The rescue worker called for Boldt’s attention and pointed out what appeared to be the carcass of a dead bug, a housefly or larva, to the left of Foreman’s chair. When that bug rolled lightly a few inches across the floor, Boldt identified it as cigar or cigarette ash.
“Any of you smoke down here?” Boldt stepped carefully toward the evidence. No answers. “I’m going to ask all of you but this woman to leave now.” He instructed them on how to leave in single file, being careful to set their feet down slowly and gently and only in a clear area of the floor.
Boldt knelt down and eased the small worm of gray ash into a three-by-five manila envelope that he kept on his person for evidence collection. Foreman tried to speak, but ended up drooling and spitting instead. “Fuck!” he finally managed to moan, throwing his head around like a blind man at the piano.

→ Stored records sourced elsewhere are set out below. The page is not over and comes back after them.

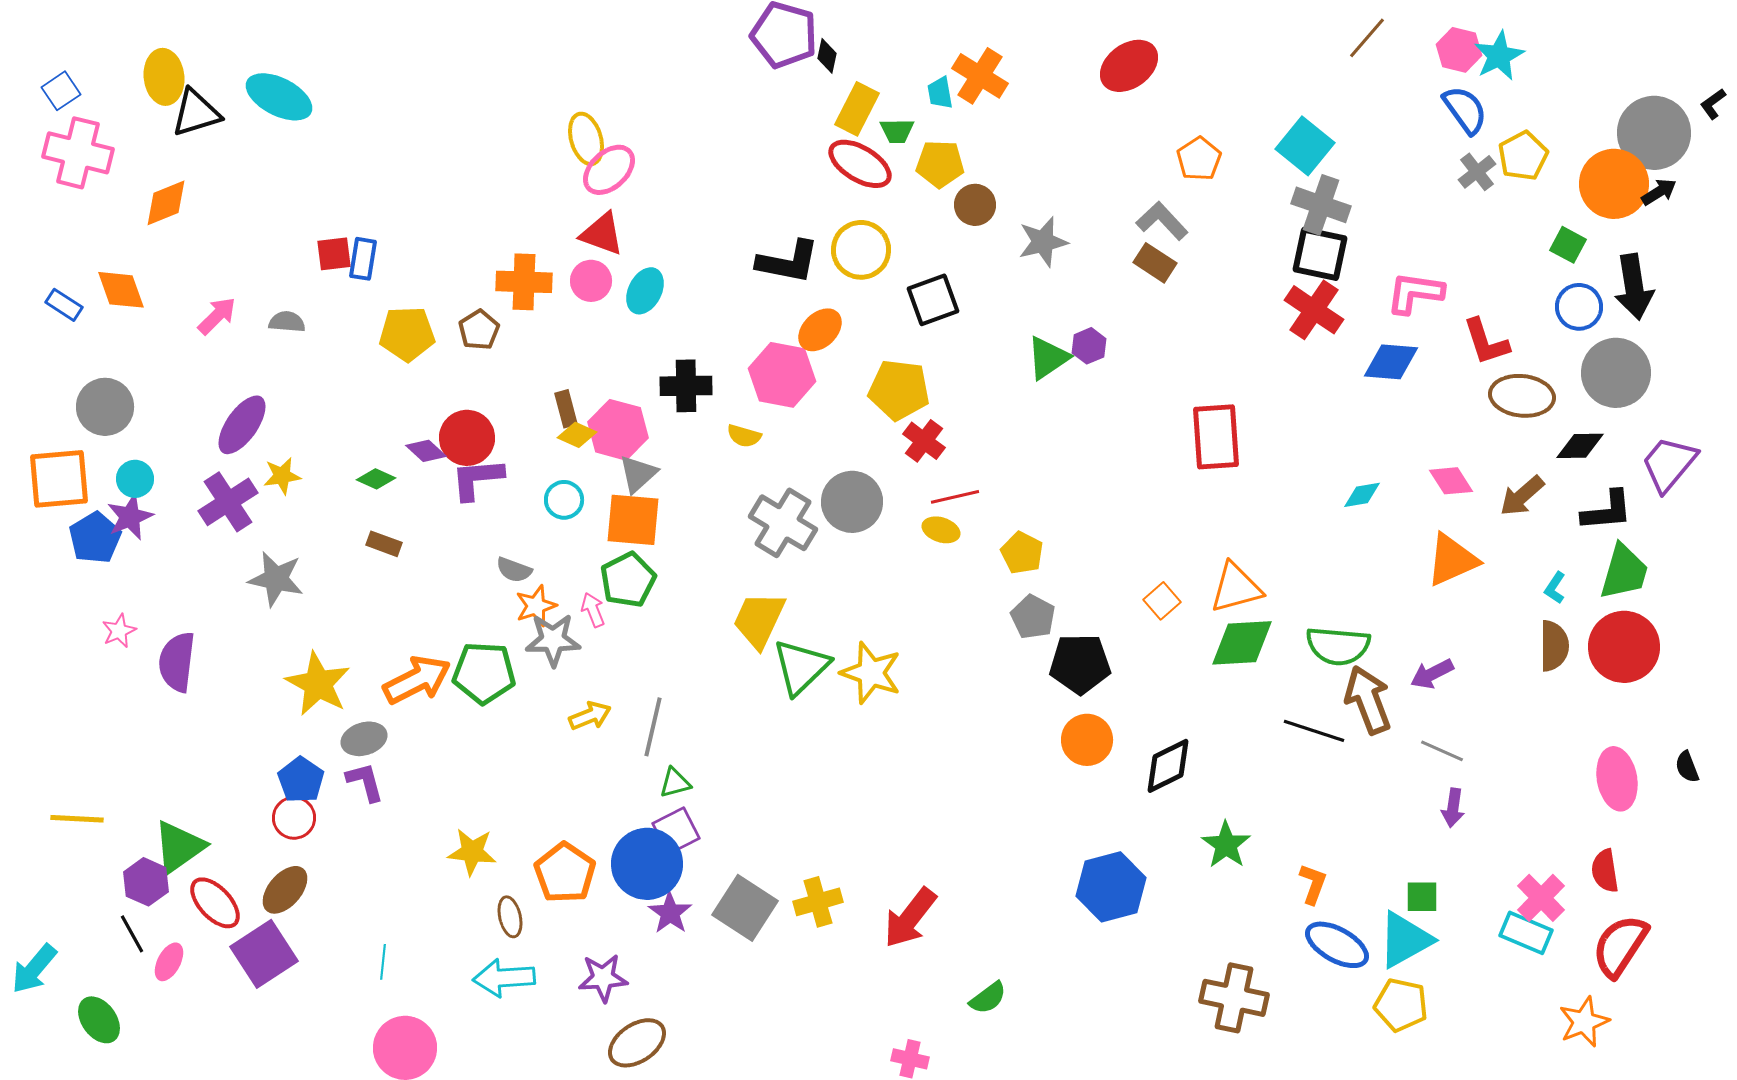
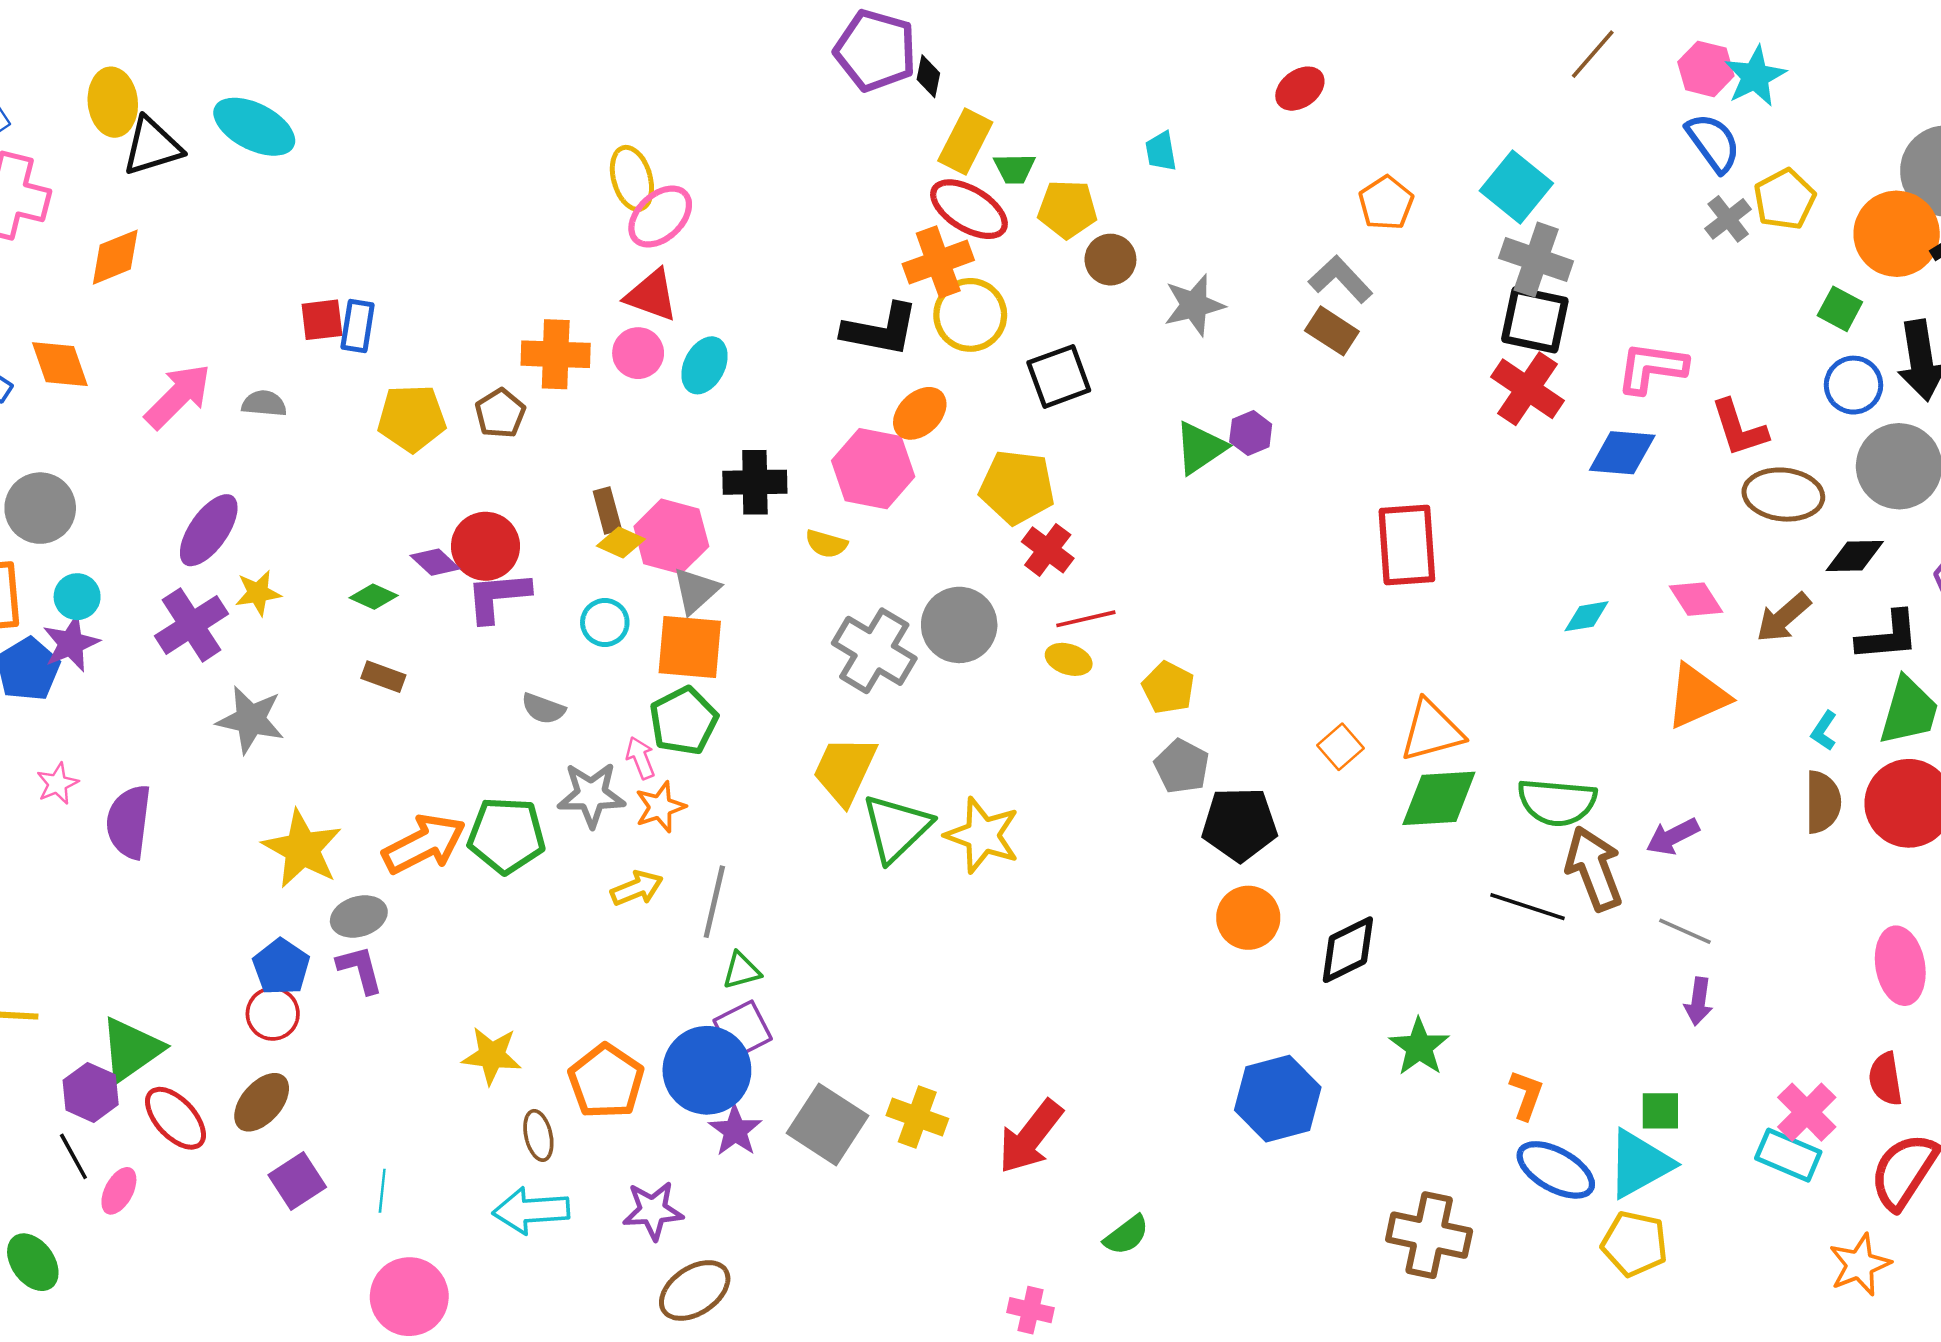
red ellipse: (1129, 66) -> (1300, 89), size x0.7
orange cross: (980, 76) -> (938, 262), moved, turned 38
cyan trapezoid: (940, 93) -> (1161, 151), moved
pink arrow: (217, 316) -> (178, 396), size x1.4
orange star: (536, 606) -> (660, 807), moved
yellow cross: (818, 902) -> (917, 1117), turned 36
purple square: (264, 954) -> (297, 1181), moved, size x0.7

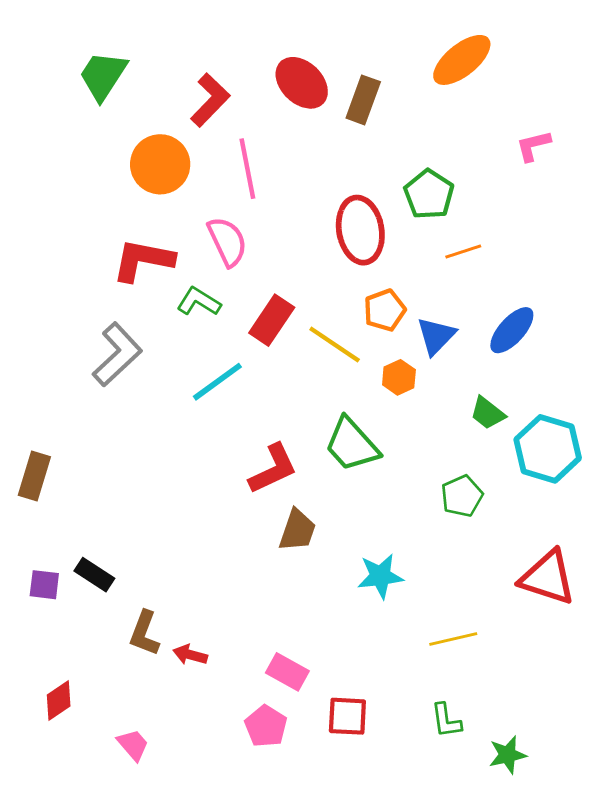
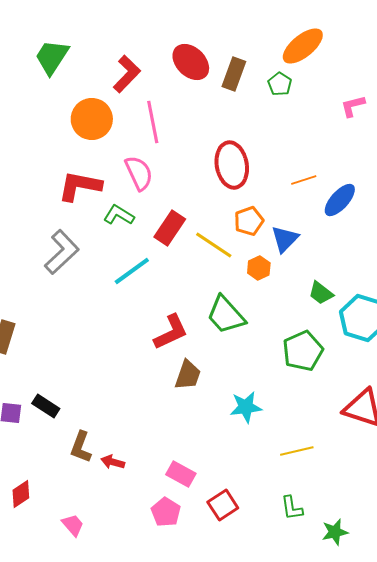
green pentagon: (429, 194) -> (280, 84), moved, size x0.7
blue ellipse: (512, 330) -> (340, 200), moved
green pentagon: (462, 496) -> (303, 351), size x1.4
red square: (347, 716) -> (223, 505), turned -36

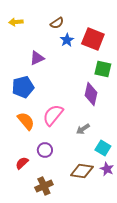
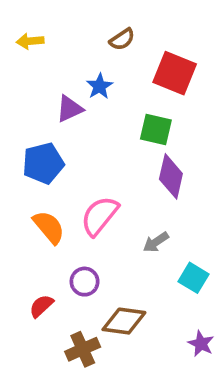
brown semicircle: (57, 23) -> (122, 39), moved
blue star: (67, 40) -> (100, 86), moved
green square: (103, 69) -> (156, 129), moved
purple star: (107, 169) -> (201, 344), moved
brown diamond: (82, 171) -> (124, 321), moved

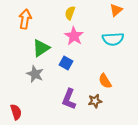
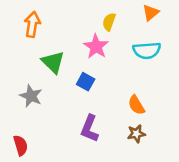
yellow semicircle: (70, 13) -> (109, 22), moved
green triangle: (41, 48) -> (53, 62), turned -42
gray star: (35, 74) -> (31, 96), moved
brown star: (95, 101) -> (136, 134), moved

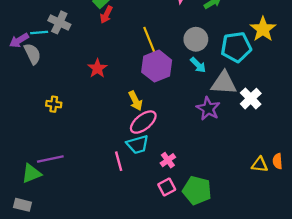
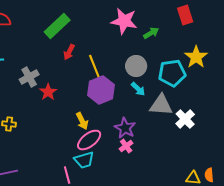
red arrow: (106, 15) -> (69, 52), moved
gray cross: (59, 22) -> (29, 77), moved, turned 36
purple star: (208, 109) -> (125, 128), moved
pink cross: (168, 160) -> (126, 146), moved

Other than the pulled nails, Foreman’s hands showed no signs of struggle, no indication he’d fought back. A moment later, the rescue worker had Foreman’s ankles free and asked Boldt’s permission to summon her partner and the EMTs in order to get Foreman into the waiting ambulance. Boldt acquiesced, again trying to minimize the crime scene contamination.
Once Foreman was gone, Boldt searched the house, now joined by the timely arrival of his own department’s Scientific Identification Division.
“Better late than never,” Boldt told the anemic thirty-year-old wearing the blue windbreaker marked with his department’s acronym. The guy had thin, bluish lips and the pale skin of a cadaver. Boldt had never seen him before.